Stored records
====================
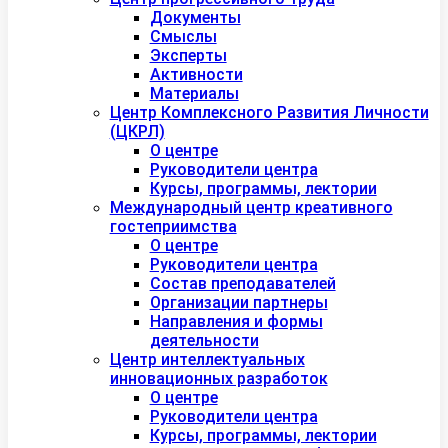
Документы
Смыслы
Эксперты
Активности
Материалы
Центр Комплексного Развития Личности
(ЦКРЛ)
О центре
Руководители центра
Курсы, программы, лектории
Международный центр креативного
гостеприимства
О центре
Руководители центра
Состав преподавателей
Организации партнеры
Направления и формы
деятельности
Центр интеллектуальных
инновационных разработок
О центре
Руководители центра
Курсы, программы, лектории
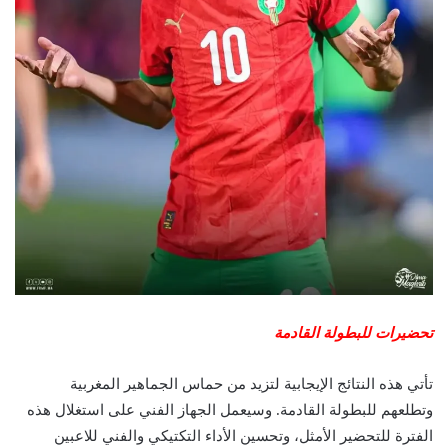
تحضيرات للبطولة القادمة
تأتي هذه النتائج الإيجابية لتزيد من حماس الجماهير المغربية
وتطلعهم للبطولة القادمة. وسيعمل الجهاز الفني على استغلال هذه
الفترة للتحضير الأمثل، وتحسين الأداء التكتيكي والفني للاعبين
====================
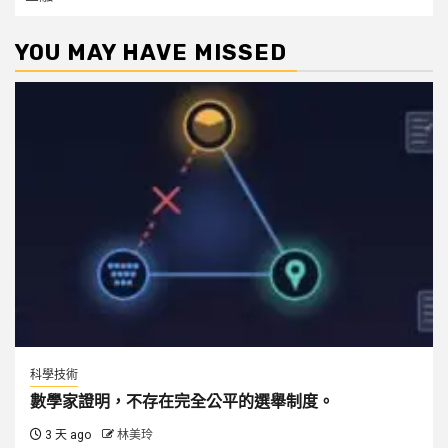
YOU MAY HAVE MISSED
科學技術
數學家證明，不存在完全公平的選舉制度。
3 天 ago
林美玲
====================
AIM OF THE TASK: In the entries above, find the line containing "Организации партнеры" and the line containing "الفترة للتحضير الأمثل،"; give again exactly those two lines and every line between them, minus the pictures.

PROBLEM SOLUTION:
Организации партнеры
Направления и формы
деятельности
Центр интеллектуальных
инновационных разработок
О центре
Руководители центра
Курсы, программы, лектории
تحضيرات للبطولة القادمة
تأتي هذه النتائج الإيجابية لتزيد من حماس الجماهير المغربية
وتطلعهم للبطولة القادمة. وسيعمل الجهاز الفني على استغلال هذه
الفترة للتحضير الأمثل، وتحسين الأداء التكتيكي والفني للاعبين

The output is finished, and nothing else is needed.